I don’t know of anything Jesus castigated more harshly than he did the sin of hypocrisy. You may remember the “Woe unto you, scribes and Pharisees, hypocrites!” lecture that he gave—his audience had no doubts about how he felt about the way they were living. He called them “blind guides,” “blind fools,” “whitewashed tombs,” “serpents,” and “brood of vipers,” among other things.
No, Jesus didn’t like hypocrisy, not even a little.
Still doesn’t. One of the worst things about it is that it happens to religious people—those who believe in God and who, in some sense, want to follow him.
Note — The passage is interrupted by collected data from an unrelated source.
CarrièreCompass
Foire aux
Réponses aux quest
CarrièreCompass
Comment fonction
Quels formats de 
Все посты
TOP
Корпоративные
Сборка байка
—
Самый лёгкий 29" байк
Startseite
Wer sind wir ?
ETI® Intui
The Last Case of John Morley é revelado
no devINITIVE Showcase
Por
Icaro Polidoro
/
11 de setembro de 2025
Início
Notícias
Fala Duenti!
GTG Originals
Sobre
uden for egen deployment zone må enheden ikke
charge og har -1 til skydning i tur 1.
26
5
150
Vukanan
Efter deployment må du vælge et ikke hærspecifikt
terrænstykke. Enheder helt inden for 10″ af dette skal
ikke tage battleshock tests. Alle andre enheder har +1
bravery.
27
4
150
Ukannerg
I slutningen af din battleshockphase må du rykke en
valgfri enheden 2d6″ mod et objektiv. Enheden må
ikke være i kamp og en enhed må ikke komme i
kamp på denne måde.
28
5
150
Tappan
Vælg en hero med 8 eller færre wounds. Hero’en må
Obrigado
I’m religious, aren’t you? You go to church, right? You like to pray and read your Bible and do religious kinds of things.
That’s why we of all people ought to listen closely to this, because he’s talking about bad places that religious folks like us can get sucked into.
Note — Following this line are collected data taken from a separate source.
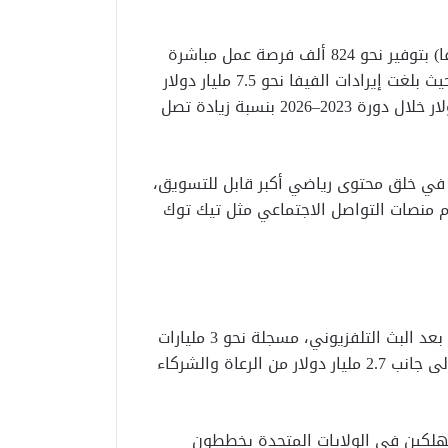
أشار التحليل إلى توقعات الاتحاد الدولي لكرة القدم (فيفا) بتوفير نحو 824 ألف فرصة عمل مباشرة
وغير مباشرة، إلى جانب ارتفاع كبير في العوائد المالية، حيث بلغت إيرادات الفيفا نحو 7.5 مليار دولار
في مونديال 2022، ومن المتوقع أن تصل إلى 13 مليار دولار خلال دورة 2023–2026 بنسبة زيادة تصل
مباريات إلى 104 مباريات أسهم في خلق محتوى رياضي أكبر قابل للتسويق،
م منصات التواصل الاجتماعي مثل تيك توك
جاءت إيرادات التذاكر وخدمات الضيافة في المرتبة الثانية بعد البث التلفزيوني، مسجلة نحو 3 مليارات
دولار، مقارنة بـ950 مليون دولار في مونديال قطر 2022، إلى جانب 2.7 مليار دولار من الرعاة والشركاء
Morgan Stanl أن 44% من المستهلكين في الولايات المتحدة يخططون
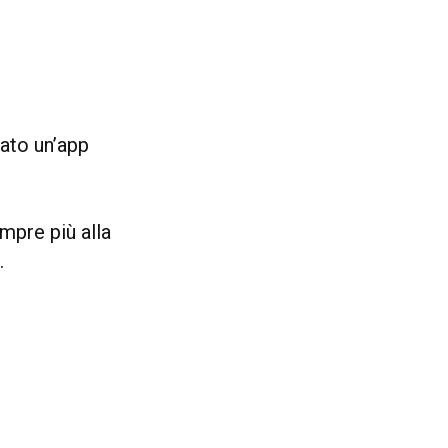
iato un’app
empre più alla
.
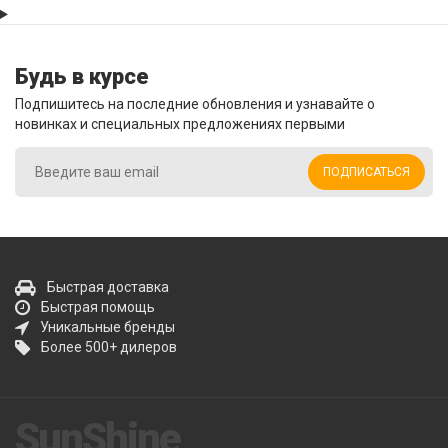
Будь в курсе
Подпишитесь на последние обновления и узнавайте о
новинках и специальных предложениях первыми
ПОДПИСАТЬСЯ
Быстрая доставка
Быстрая помощь
Уникальные бренды
Более 500+ дилеров
SunShine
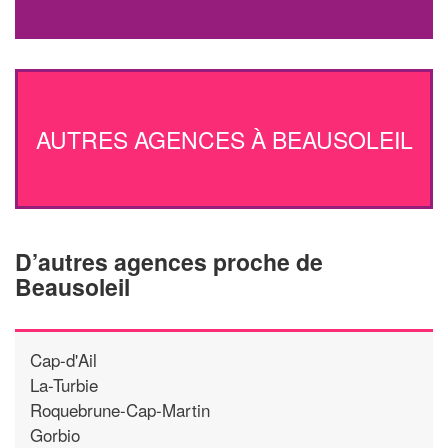
AUTRES AGENCES À BEAUSOLEIL
D’autres agences proche de
Beausoleil
Cap-d'Ail
La-Turbie
Roquebrune-Cap-Martin
Gorbio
And when you pray, you must not be like the hypocrites. For they love to stand and pray in the synagogues and at the street corners, that they may be seen by others. Truly, I say to you, they have received their reward. But when you pray, go into your room and shut the door and pray to your Father who is in secret. And your Father who sees in secret will reward you (Matthew 6:5-6).
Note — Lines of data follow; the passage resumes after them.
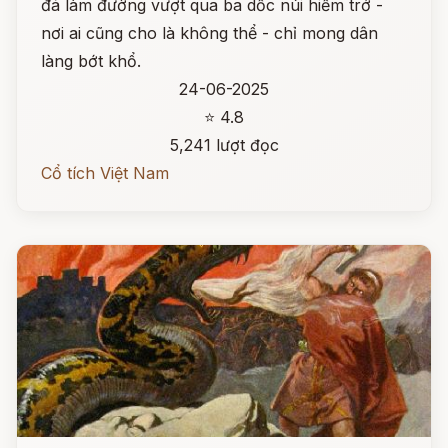
đá làm đường vượt qua ba dốc núi hiểm trở -
nơi ai cũng cho là không thể - chỉ mong dân
làng bớt khổ.
24-06-2025
⭐ 4.8
5,241 lượt đọc
Cổ tích Việt Nam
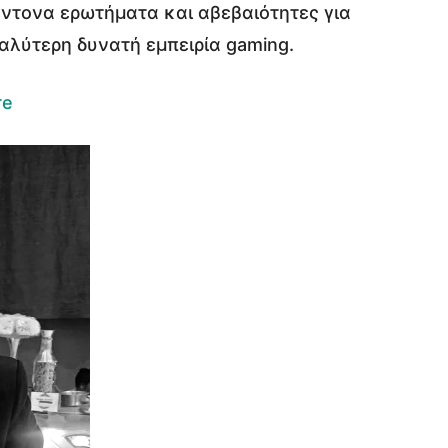
 έντονα ερωτήματα και αβεβαιότητες για
αλύτερη δυνατή εμπειρία gaming.
re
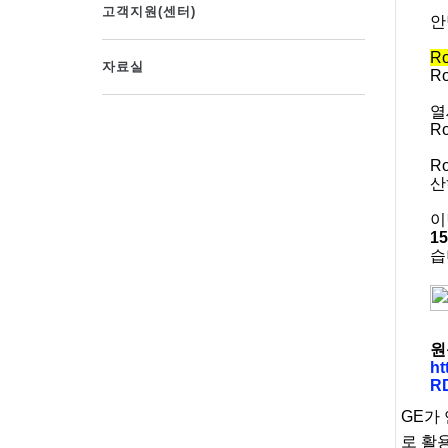
고객지원(센터)
안
R
자료실
R
열
R
R
산
이
1
습
원
ht
RD
GE가
로 활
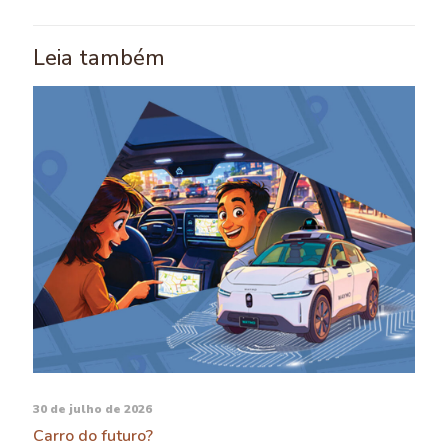
Leia também
30 de julho de 2026
Carro do futuro?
I like public worship, and I think it ought to be important to every Christian. But like other good things, Satan will do everything he can to use it to hurt us. One of his favorite tactics is to get us to forget the real reason we’re doing what we’re doing.
If you’ve ever led a public prayer or preached a sermon or taught a Bible class, you know the temptation. I wonder what people thought about that prayer? Did it sound okay? Did it sound spiritual enough? Man, I hope they liked that sermon.
Pretty soon it’s about me and not him.
I think that’s why God likes private devotion more than public praise. It’s a lot easier to be real with God when it’s just me, my closet, and him. There’s no one to impress there.
No one’s going to critique (or like) my sermon, no one’s going to be blown away by the eloquence (or stumbling) of my prayer, no one’s evaluating how well I’m doing whatever religious act I’m doing.
Just me and the Lord, and he doesn’t need me to show off.
That’s why everyone needs a private place to commune with the Lord. Yours might be the cab of your car on your way to work, or maybe a secluded park bench where you hide on your lunch break.
Or maybe your place is ridiculously hard to create because you’ve got a toddler or two who follow you everywhere you go.
Here’s the thing, though: our public worship is probably not going to go much higher than our private devotion, which I think is what the Lord’s getting at here.
When there’s no intimacy between us and the Lord on Saturday, the public stuff on Sunday might slide over into something we don’t want it to be—something like going through the motions just to put on appearances.
And Jesus, as we noted, doesn’t want that at all.